# Play sand as a capping material?



## redchigh (Jul 10, 2010)

I was just wondering about Play sand... Will it compact too easily?
(I plan on introducing blackworms and MTS to try to keep it aerated..)

How many inches should I use?

If I move my cories to that tank will they disturb the soil layer?

Thanks for the help.. I've done El Naturale before, but I only have a 50% success rate with it..


----------



## Franzi (Dec 7, 2009)

Do yourself a favor and get pool filter sand. Play sand takes an eternity to settle (rinsing is pretty much impossible). The play sand I experimented with in the past was from Home Depot and was pretty much like clay when wet.


----------



## redchigh (Jul 10, 2010)

Did you wash it first? I heard the clay can get washed out...

Anyways, now I'm thinking of trying to find colorquartz, soilmaster select, turface, or black beauty...
Or something similiar..

Any other ideas?


----------



## Aquaticz (May 22, 2009)

May I suggest Oil Dri
It is like turface I am told.
I really like it #50 = 7 dollars
High CEC
available at Walmart - auto dept
I am growing DHG and glosso . Takes about a monthfor the PH to settle down. Next time Ido it I will soak in ferts for a month - looks natural as well

I have some pics at photos.rbkkinspects.com

HTH


----------



## redchigh (Jul 10, 2010)

Wow, wal-mart. Convenient...

How heavy is it? (I know it's 50# bags, but depending on it's density I might be able to do 2, 3, or 4 10 gallon tanks..)

I'll definately see if my local wal-mart carries it.


----------



## Aquaticz (May 22, 2009)

in my opinion...this is one of the best kept secrets. Who else can say they have quality substrate for that price?


----------



## Franzi (Dec 7, 2009)

redchigh said:


> Did you wash it first? I heard the clay can get washed out...
> 
> Anyways, now I'm thinking of trying to find colorquartz, soilmaster select, turface, or black beauty...
> Or something similiar..
> ...


I rinsed and rinsed and rinsed again, but it's so fine that it never ended. With filter sand, I rinsed three times and the tank was clear pretty fast. I like the stuff. $9.50 for 50 pounds.


----------



## redchigh (Jul 10, 2010)

Hard to see in your pictures, but would you consider it more of a brown color or tan?

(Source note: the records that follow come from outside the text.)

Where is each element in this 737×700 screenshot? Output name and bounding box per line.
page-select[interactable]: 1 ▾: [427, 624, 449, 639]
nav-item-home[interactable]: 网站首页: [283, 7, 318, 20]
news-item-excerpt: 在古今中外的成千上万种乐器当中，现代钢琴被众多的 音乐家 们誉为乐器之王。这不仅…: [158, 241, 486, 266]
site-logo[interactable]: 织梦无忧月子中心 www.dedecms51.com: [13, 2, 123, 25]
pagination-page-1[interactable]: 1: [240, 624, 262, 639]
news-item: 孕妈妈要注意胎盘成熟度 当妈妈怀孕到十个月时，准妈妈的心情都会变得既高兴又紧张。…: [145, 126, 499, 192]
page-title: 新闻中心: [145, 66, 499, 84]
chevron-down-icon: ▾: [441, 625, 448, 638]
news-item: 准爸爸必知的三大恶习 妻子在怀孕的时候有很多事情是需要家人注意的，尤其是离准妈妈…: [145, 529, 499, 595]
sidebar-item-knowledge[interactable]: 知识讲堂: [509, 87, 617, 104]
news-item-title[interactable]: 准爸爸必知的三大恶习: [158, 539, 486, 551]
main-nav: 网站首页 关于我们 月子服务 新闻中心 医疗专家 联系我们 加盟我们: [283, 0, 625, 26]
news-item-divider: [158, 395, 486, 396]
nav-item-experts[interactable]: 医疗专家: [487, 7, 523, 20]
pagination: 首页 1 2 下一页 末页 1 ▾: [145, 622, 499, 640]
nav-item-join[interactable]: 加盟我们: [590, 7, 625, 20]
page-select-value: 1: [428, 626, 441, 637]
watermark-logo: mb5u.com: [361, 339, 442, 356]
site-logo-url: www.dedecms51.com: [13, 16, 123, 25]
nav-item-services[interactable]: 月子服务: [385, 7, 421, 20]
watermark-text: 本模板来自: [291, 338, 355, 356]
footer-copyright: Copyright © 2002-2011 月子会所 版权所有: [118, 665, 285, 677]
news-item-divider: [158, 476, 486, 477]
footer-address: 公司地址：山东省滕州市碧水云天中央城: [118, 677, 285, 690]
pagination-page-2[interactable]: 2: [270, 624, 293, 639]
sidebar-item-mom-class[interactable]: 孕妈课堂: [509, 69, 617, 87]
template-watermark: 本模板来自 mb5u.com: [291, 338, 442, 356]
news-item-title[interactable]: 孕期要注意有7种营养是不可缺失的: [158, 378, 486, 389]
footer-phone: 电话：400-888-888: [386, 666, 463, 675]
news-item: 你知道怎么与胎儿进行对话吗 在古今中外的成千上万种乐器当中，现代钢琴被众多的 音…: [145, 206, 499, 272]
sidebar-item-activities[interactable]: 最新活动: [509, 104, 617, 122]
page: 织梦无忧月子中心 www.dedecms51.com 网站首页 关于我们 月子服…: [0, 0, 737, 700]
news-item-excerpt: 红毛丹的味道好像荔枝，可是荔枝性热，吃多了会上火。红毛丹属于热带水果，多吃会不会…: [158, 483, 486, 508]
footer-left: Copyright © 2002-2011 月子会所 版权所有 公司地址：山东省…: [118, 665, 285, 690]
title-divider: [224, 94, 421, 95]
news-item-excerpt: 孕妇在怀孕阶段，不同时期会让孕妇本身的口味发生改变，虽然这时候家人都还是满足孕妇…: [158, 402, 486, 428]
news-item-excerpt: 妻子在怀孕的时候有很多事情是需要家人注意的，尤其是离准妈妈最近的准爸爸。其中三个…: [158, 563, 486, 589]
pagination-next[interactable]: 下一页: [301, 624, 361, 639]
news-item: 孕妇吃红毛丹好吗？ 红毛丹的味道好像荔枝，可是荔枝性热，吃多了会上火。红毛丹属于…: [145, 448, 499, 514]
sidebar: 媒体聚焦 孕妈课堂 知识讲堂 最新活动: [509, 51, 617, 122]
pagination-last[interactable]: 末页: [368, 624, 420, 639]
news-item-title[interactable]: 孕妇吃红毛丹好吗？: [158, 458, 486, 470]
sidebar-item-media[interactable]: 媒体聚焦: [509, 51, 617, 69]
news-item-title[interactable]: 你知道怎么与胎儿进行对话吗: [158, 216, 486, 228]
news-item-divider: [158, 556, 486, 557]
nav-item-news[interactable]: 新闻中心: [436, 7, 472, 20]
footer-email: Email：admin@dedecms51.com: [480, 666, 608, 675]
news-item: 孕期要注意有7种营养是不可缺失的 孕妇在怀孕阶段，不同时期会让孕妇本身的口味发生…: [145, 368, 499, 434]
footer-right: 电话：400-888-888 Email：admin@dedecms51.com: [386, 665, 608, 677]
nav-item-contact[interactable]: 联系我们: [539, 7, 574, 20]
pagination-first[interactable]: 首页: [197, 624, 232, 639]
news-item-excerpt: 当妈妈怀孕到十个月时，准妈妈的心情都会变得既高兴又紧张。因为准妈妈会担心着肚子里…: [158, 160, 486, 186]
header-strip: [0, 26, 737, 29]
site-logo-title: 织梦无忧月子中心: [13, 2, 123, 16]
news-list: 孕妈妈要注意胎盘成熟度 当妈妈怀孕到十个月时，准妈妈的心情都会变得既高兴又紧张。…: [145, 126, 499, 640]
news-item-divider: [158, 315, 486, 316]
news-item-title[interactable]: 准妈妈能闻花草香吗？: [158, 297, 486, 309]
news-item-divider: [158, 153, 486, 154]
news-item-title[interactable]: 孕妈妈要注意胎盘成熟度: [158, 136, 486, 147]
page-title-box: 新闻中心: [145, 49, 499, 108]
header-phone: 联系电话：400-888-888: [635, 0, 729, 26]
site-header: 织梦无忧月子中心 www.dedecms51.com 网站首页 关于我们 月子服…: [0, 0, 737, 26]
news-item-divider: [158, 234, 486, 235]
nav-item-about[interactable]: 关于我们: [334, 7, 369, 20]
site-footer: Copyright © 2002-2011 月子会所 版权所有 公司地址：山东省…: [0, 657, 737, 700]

(I'll probably mix in some crushed limestone to offset the ph lowering qualities)
(referring to the oil-dri. I think it would work well in dry start since it's extremely absorbant)

Would cories disturb oil-dri you think?
(I can always use a diff substrate for them if so... but I'd prefer not to.)


----------



## Aquaticz (May 22, 2009)

A light tan color. When you get it remember it looks much darker when wet ;-)
I have pandas in that tank & they are breeding/spawing like mad. I have at least 4-5 diffrent sizes from eye ball to half the size of an adult. The pandas rest right on it. I will not be home until much later. I will see if I can find a pic.
Not so sure about the limestone but that wouldn't that affect CO2 later if I am not mistaken. Possibly another could chime in


----------



## Aquaticz (May 22, 2009)

Franzi said:


> I rinsed and rinsed and rinsed again, but it's so fine that it never ended. With filter sand, I rinsed three times and the tank was clear pretty fast. I like the stuff. $9.50 for 50 pounds.


Hey Franzi 
Did you get it at a pool supply place?
Thx Bro


----------



## Franzi (Dec 7, 2009)

Yeah I picked it up at Leslie's pool supply. Not sure how close you are to one, but they seem to have locations throughout the US.


----------



## Aquaticz (May 22, 2009)

There is one in my neighborhood. Thanks Franzi


----------



## slimbolen99 (Feb 25, 2011)

I cannot find any pool filter sand around here (KC) for less than $15 for a 50# bag. 

Anyone have issues with it not being a good cap with mineralized soil under it?


----------



## wicca27 (Oct 13, 2008)

i love my pool filter sand and i use miracle gro organic under it. i want to find black colorquartz but they dont make the stuff any more i have looked online for a while and nothing unless you can find an old pool place that might have some in stock


----------



## James0816 (Oct 9, 2008)

Question about capping the MTS...what about planting and/or uprooting of plants. Won't that eventually lead to the MTS coming to the surface?


----------



## redchigh (Jul 10, 2010)

Just a little, but it settles quickly once the tank is established.


----------